### Activity
Images don't belong in the copy. Output the rest of the data exactly.

### Data excerpts
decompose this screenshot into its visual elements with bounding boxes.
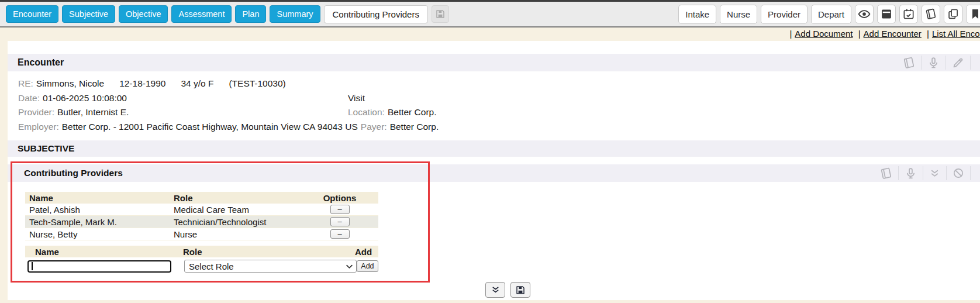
date-line: Date: 01-06-2025 10:08:00 Visit xyxy=(18,91,980,106)
table-row: Nurse, Betty Nurse – xyxy=(25,228,378,240)
text-caret xyxy=(32,262,33,270)
eye-icon xyxy=(858,8,871,20)
date-label: Date: xyxy=(18,93,40,104)
bookmark-button[interactable] xyxy=(966,5,980,23)
add-encounter-link[interactable]: Add Encounter xyxy=(864,29,922,39)
book-icon xyxy=(925,8,937,20)
list-all-encounters-link[interactable]: List All Encou xyxy=(932,29,980,39)
remove-provider-button[interactable]: – xyxy=(330,205,350,214)
save-form-button[interactable] xyxy=(432,5,449,23)
encounter-header-icons xyxy=(903,56,980,70)
collapse-chevrons-icon[interactable] xyxy=(929,168,940,179)
link-separator: | xyxy=(855,29,864,39)
encounter-section-title: Encounter xyxy=(18,57,64,68)
payer-value: Better Corp. xyxy=(390,122,439,132)
subjective-section-title: SUBJECTIVE xyxy=(18,143,74,154)
contributing-header-icons xyxy=(880,166,980,180)
contributing-providers-table: Name Role Options Patel, Ashish Medical … xyxy=(25,192,378,240)
role-select[interactable]: Select Role xyxy=(184,260,357,273)
encounter-links-row: |Add Document |Add Encounter |List All E… xyxy=(786,29,980,39)
remove-provider-button[interactable]: – xyxy=(330,229,350,239)
tab-summary[interactable]: Summary xyxy=(270,5,320,23)
add-role-header: Role xyxy=(174,247,355,257)
contributing-providers-title: Contributing Providers xyxy=(18,168,123,178)
icon-divider xyxy=(946,56,946,70)
encounter-document: Encounter RE: Simmons, Nicole 12-18-1990… xyxy=(8,41,980,300)
tab-assessment[interactable]: Assessment xyxy=(171,5,232,23)
book-icon[interactable] xyxy=(880,167,892,180)
patient-dob: 12-18-1990 xyxy=(119,78,165,89)
patient-line: RE: Simmons, Nicole 12-18-1990 34 y/o F … xyxy=(18,77,980,91)
save-section-button[interactable] xyxy=(510,282,530,298)
location-name: Better Corp. xyxy=(388,107,437,118)
save-icon xyxy=(515,285,526,295)
table-row: Tech-Sample, Mark M. Technician/Technolo… xyxy=(25,216,378,228)
save-icon xyxy=(435,9,446,19)
provider-name-cell: Nurse, Betty xyxy=(25,229,170,239)
patient-age-sex: 34 y/o F xyxy=(181,78,213,89)
provider-role-cell: Technician/Technologist xyxy=(170,217,301,227)
disable-circle-slash-icon[interactable] xyxy=(953,167,964,179)
tab-plan[interactable]: Plan xyxy=(235,5,266,23)
microphone-icon[interactable] xyxy=(905,167,917,180)
name-column-header: Name xyxy=(25,193,170,203)
depart-button[interactable]: Depart xyxy=(811,5,851,24)
provider-name-cell: Tech-Sample, Mark M. xyxy=(25,217,170,227)
microphone-icon[interactable] xyxy=(927,57,940,69)
remove-provider-button[interactable]: – xyxy=(330,217,350,226)
contributing-providers-header: Contributing Providers xyxy=(8,164,980,182)
provider-role-cell: Nurse xyxy=(170,229,301,239)
provider-button[interactable]: Provider xyxy=(761,5,808,24)
visit-type: Visit xyxy=(348,93,365,104)
provider-name: Butler, Internist E. xyxy=(57,107,129,118)
tab-encounter[interactable]: Encounter xyxy=(6,5,58,23)
add-column-header: Add xyxy=(355,247,378,257)
table-row: Patel, Ashish Medical Care Team – xyxy=(25,204,378,216)
add-provider-button[interactable]: Add xyxy=(357,260,378,272)
icon-divider xyxy=(921,56,922,70)
nurse-button[interactable]: Nurse xyxy=(720,5,757,24)
toolbar-left-group: Encounter Subjective Objective Assessmen… xyxy=(6,5,449,23)
book-icon[interactable] xyxy=(903,57,915,69)
archive-button[interactable] xyxy=(877,5,896,23)
duplicate-button[interactable] xyxy=(944,5,962,23)
edit-pencil-icon[interactable] xyxy=(952,57,964,69)
add-name-header: Name xyxy=(25,247,174,257)
table-header-row: Name Role Options xyxy=(25,192,378,204)
options-column-header: Options xyxy=(301,193,378,203)
encounter-date: 01-06-2025 10:08:00 xyxy=(43,93,127,104)
chart-button[interactable] xyxy=(922,5,940,23)
encounter-section-header: Encounter xyxy=(8,54,980,71)
top-toolbar: Encounter Subjective Objective Assessmen… xyxy=(0,0,980,27)
icon-divider xyxy=(970,56,971,70)
provider-name-input[interactable] xyxy=(27,260,171,273)
provider-line: Provider: Butler, Internist E. Location:… xyxy=(18,105,980,120)
icon-divider xyxy=(970,166,971,180)
employer-label: Employer: xyxy=(18,122,59,132)
calendar-check-icon xyxy=(903,8,915,20)
current-form-button[interactable]: Contributing Providers xyxy=(324,5,428,23)
icon-divider xyxy=(946,166,947,180)
add-provider-form-row: Select Role Add xyxy=(25,259,378,274)
link-separator: | xyxy=(786,29,795,39)
tab-objective[interactable]: Objective xyxy=(119,5,168,23)
double-chevron-down-icon xyxy=(491,285,501,295)
add-provider-header-row: Name Role Add xyxy=(25,246,378,257)
icon-divider xyxy=(923,166,923,180)
role-select-value: Select Role xyxy=(189,261,234,271)
copy-icon xyxy=(947,8,959,20)
view-button[interactable] xyxy=(855,5,874,23)
link-separator: | xyxy=(924,29,932,39)
provider-label: Provider: xyxy=(18,107,54,118)
tab-subjective[interactable]: Subjective xyxy=(62,5,115,23)
section-bottom-controls xyxy=(485,282,530,298)
provider-role-cell: Medical Care Team xyxy=(170,205,301,215)
bookmark-icon xyxy=(969,8,980,20)
schedule-button[interactable] xyxy=(899,5,918,23)
patient-name: Simmons, Nicole xyxy=(36,78,104,89)
add-document-link[interactable]: Add Document xyxy=(795,29,853,39)
expand-section-button[interactable] xyxy=(485,282,505,298)
intake-button[interactable]: Intake xyxy=(678,5,716,24)
location-label: Location: xyxy=(348,107,385,118)
inbox-icon xyxy=(881,8,892,20)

### Final answer
decompose this screenshot into its visual elements with bounding boxes.
date-line: Date: 01-06-2025 10:08:00 Visit xyxy=(18,91,980,106)
table-row: Nurse, Betty Nurse – xyxy=(25,228,378,240)
text-caret xyxy=(32,262,33,270)
eye-icon xyxy=(858,8,871,20)
date-label: Date: xyxy=(18,93,40,104)
bookmark-button[interactable] xyxy=(966,5,980,23)
add-encounter-link[interactable]: Add Encounter xyxy=(864,29,922,39)
book-icon xyxy=(925,8,937,20)
list-all-encounters-link[interactable]: List All Encou xyxy=(932,29,980,39)
remove-provider-button[interactable]: – xyxy=(330,205,350,214)
save-form-button[interactable] xyxy=(432,5,449,23)
encounter-header-icons xyxy=(903,56,980,70)
collapse-chevrons-icon[interactable] xyxy=(929,168,940,179)
link-separator: | xyxy=(855,29,864,39)
encounter-section-title: Encounter xyxy=(18,57,64,68)
payer-value: Better Corp. xyxy=(390,122,439,132)
subjective-section-title: SUBJECTIVE xyxy=(18,143,74,154)
contributing-header-icons xyxy=(880,166,980,180)
contributing-providers-table: Name Role Options Patel, Ashish Medical … xyxy=(25,192,378,240)
role-select[interactable]: Select Role xyxy=(184,260,357,273)
encounter-links-row: |Add Document |Add Encounter |List All E… xyxy=(786,29,980,39)
remove-provider-button[interactable]: – xyxy=(330,229,350,239)
tab-summary[interactable]: Summary xyxy=(270,5,320,23)
add-role-header: Role xyxy=(174,247,355,257)
contributing-providers-title: Contributing Providers xyxy=(18,168,123,178)
icon-divider xyxy=(946,56,946,70)
encounter-document: Encounter RE: Simmons, Nicole 12-18-1990… xyxy=(8,41,980,300)
tab-assessment[interactable]: Assessment xyxy=(171,5,232,23)
book-icon[interactable] xyxy=(880,167,892,180)
patient-dob: 12-18-1990 xyxy=(119,78,165,89)
patient-line: RE: Simmons, Nicole 12-18-1990 34 y/o F … xyxy=(18,77,980,91)
save-section-button[interactable] xyxy=(510,282,530,298)
location-name: Better Corp. xyxy=(388,107,437,118)
save-icon xyxy=(515,285,526,295)
table-row: Tech-Sample, Mark M. Technician/Technolo… xyxy=(25,216,378,228)
save-icon xyxy=(435,9,446,19)
provider-name-cell: Nurse, Betty xyxy=(25,229,170,239)
patient-age-sex: 34 y/o F xyxy=(181,78,213,89)
provider-role-cell: Technician/Technologist xyxy=(170,217,301,227)
disable-circle-slash-icon[interactable] xyxy=(953,167,964,179)
tab-plan[interactable]: Plan xyxy=(235,5,266,23)
microphone-icon[interactable] xyxy=(905,167,917,180)
name-column-header: Name xyxy=(25,193,170,203)
depart-button[interactable]: Depart xyxy=(811,5,851,24)
provider-name-cell: Tech-Sample, Mark M. xyxy=(25,217,170,227)
microphone-icon[interactable] xyxy=(927,57,940,69)
remove-provider-button[interactable]: – xyxy=(330,217,350,226)
contributing-providers-header: Contributing Providers xyxy=(8,164,980,182)
provider-role-cell: Nurse xyxy=(170,229,301,239)
provider-button[interactable]: Provider xyxy=(761,5,808,24)
visit-type: Visit xyxy=(348,93,365,104)
provider-name: Butler, Internist E. xyxy=(57,107,129,118)
tab-encounter[interactable]: Encounter xyxy=(6,5,58,23)
add-column-header: Add xyxy=(355,247,378,257)
table-row: Patel, Ashish Medical Care Team – xyxy=(25,204,378,216)
add-provider-button[interactable]: Add xyxy=(357,260,378,272)
icon-divider xyxy=(921,56,922,70)
nurse-button[interactable]: Nurse xyxy=(720,5,757,24)
toolbar-left-group: Encounter Subjective Objective Assessmen… xyxy=(6,5,449,23)
book-icon[interactable] xyxy=(903,57,915,69)
archive-button[interactable] xyxy=(877,5,896,23)
duplicate-button[interactable] xyxy=(944,5,962,23)
edit-pencil-icon[interactable] xyxy=(952,57,964,69)
add-name-header: Name xyxy=(25,247,174,257)
table-header-row: Name Role Options xyxy=(25,192,378,204)
options-column-header: Options xyxy=(301,193,378,203)
encounter-date: 01-06-2025 10:08:00 xyxy=(43,93,127,104)
chart-button[interactable] xyxy=(922,5,940,23)
encounter-section-header: Encounter xyxy=(8,54,980,71)
top-toolbar: Encounter Subjective Objective Assessmen… xyxy=(0,0,980,27)
icon-divider xyxy=(970,56,971,70)
provider-name-input[interactable] xyxy=(27,260,171,273)
provider-line: Provider: Butler, Internist E. Location:… xyxy=(18,105,980,120)
icon-divider xyxy=(970,166,971,180)
employer-label: Employer: xyxy=(18,122,59,132)
calendar-check-icon xyxy=(903,8,915,20)
current-form-button[interactable]: Contributing Providers xyxy=(324,5,428,23)
icon-divider xyxy=(946,166,947,180)
add-provider-form-row: Select Role Add xyxy=(25,259,378,274)
link-separator: | xyxy=(786,29,795,39)
tab-objective[interactable]: Objective xyxy=(119,5,168,23)
double-chevron-down-icon xyxy=(491,285,501,295)
add-provider-header-row: Name Role Add xyxy=(25,246,378,257)
icon-divider xyxy=(923,166,923,180)
role-select-value: Select Role xyxy=(189,261,234,271)
copy-icon xyxy=(947,8,959,20)
view-button[interactable] xyxy=(855,5,874,23)
link-separator: | xyxy=(924,29,932,39)
provider-label: Provider: xyxy=(18,107,54,118)
tab-subjective[interactable]: Subjective xyxy=(62,5,115,23)
section-bottom-controls xyxy=(485,282,530,298)
provider-role-cell: Medical Care Team xyxy=(170,205,301,215)
bookmark-icon xyxy=(969,8,980,20)
schedule-button[interactable] xyxy=(899,5,918,23)
patient-name: Simmons, Nicole xyxy=(36,78,104,89)
add-document-link[interactable]: Add Document xyxy=(795,29,853,39)
expand-section-button[interactable] xyxy=(485,282,505,298)
intake-button[interactable]: Intake xyxy=(678,5,716,24)
location-label: Location: xyxy=(348,107,385,118)
inbox-icon xyxy=(881,8,892,20)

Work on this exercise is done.